▸ **Problem details**
The reply should be the records repeated exactly, without any images.

[Records for the exercise Boundary: Start]

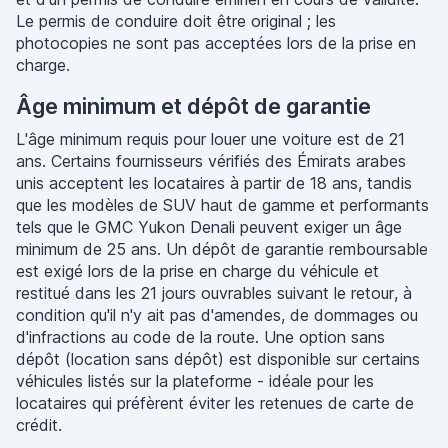
Le permis de conduire doit être original ; les
photocopies ne sont pas acceptées lors de la prise en
charge.
Âge minimum et dépôt de garantie
L'âge minimum requis pour louer une voiture est de 21
ans. Certains fournisseurs vérifiés des Émirats arabes
unis acceptent les locataires à partir de 18 ans, tandis
que les modèles de SUV haut de gamme et performants
tels que le GMC Yukon Denali peuvent exiger un âge
minimum de 25 ans. Un dépôt de garantie remboursable
est exigé lors de la prise en charge du véhicule et
restitué dans les 21 jours ouvrables suivant le retour, à
condition qu'il n'y ait pas d'amendes, de dommages ou
d'infractions au code de la route. Une option sans
dépôt (location sans dépôt) est disponible sur certains
véhicules listés sur la plateforme - idéale pour les
locataires qui préfèrent éviter les retenues de carte de
crédit.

[Records for the exercise Boundary: End]

▸ **Solution to the exercise**
Le permis de conduire doit être original ; les
photocopies ne sont pas acceptées lors de la prise en
charge.
Âge minimum et dépôt de garantie
L'âge minimum requis pour louer une voiture est de 21
ans. Certains fournisseurs vérifiés des Émirats arabes
unis acceptent les locataires à partir de 18 ans, tandis
que les modèles de SUV haut de gamme et performants
tels que le GMC Yukon Denali peuvent exiger un âge
minimum de 25 ans. Un dépôt de garantie remboursable
est exigé lors de la prise en charge du véhicule et
restitué dans les 21 jours ouvrables suivant le retour, à
condition qu'il n'y ait pas d'amendes, de dommages ou
d'infractions au code de la route. Une option sans
dépôt (location sans dépôt) est disponible sur certains
véhicules listés sur la plateforme - idéale pour les
locataires qui préfèrent éviter les retenues de carte de
crédit.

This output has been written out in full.